Online payment service provider

Red Dot Payment (RDP) is an online payment service provider headquartered in Singapore. The fintech company provides online payment gateway systems, payment consulting and merchant acquisition services for businesses that require the processing of online credit card transactions.

== History ==
Established in 2011, Red Dot Payment (RDP) was founded by Randy Tan, who is currently acting as its managing director. Initially starting out in Singapore, it has expanded to other regions of Southeast Asia such as Thailand and Indonesia.

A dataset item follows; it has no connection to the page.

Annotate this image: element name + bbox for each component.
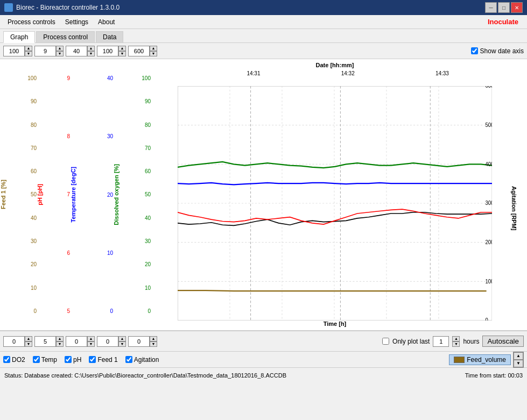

In 2014, Red Dot Payment acquired funding from investors, GMO Global Payment Fund and Wavemaker Pacific. In the same year, Red Dot Payment started supporting MasterPass, enabling their merchants' payment page to be used with MasterPass.

In 2015, Red Dot Payment became partners with Sourceguru and provided digital payments service to them.

In 2016, Red Dot Payment secured a seven-figure funding by MDI Ventures, the venture arm of Indonesia's Telkom.

In 2017, Red Dot Payment partnered with Ascott to provide them with secure online payments. Red Dot Payment now provides online payment for both e-commerce and hotels. Within the same year, the company closed an investment of $5.2M Series B round

Red Dot Payment formed an alliance with e-commerce services companies Shopmatic and iCommerce Asia, to offer services to South-east Asian region's e-commerce market.

In 2018, David Lee joined Red Dot Payment as its Director effective February 2018.

Red Dot Payment signed a Memorandum of Understanding with Finserve Africa Limited at the opening of Enterprise Singapore Nairobi Centre. It is one of the Singaporean fintech companies to enter Africa and provide digital finance services.

In July 2019, fintech and e-payment business PayU took a majority stake in Red Dot Payment. The deal valued Red Dot Payment at US$65 million and saw founder and CEO Randy Tan retain a stake in the firm, while majority of its shareholders exited.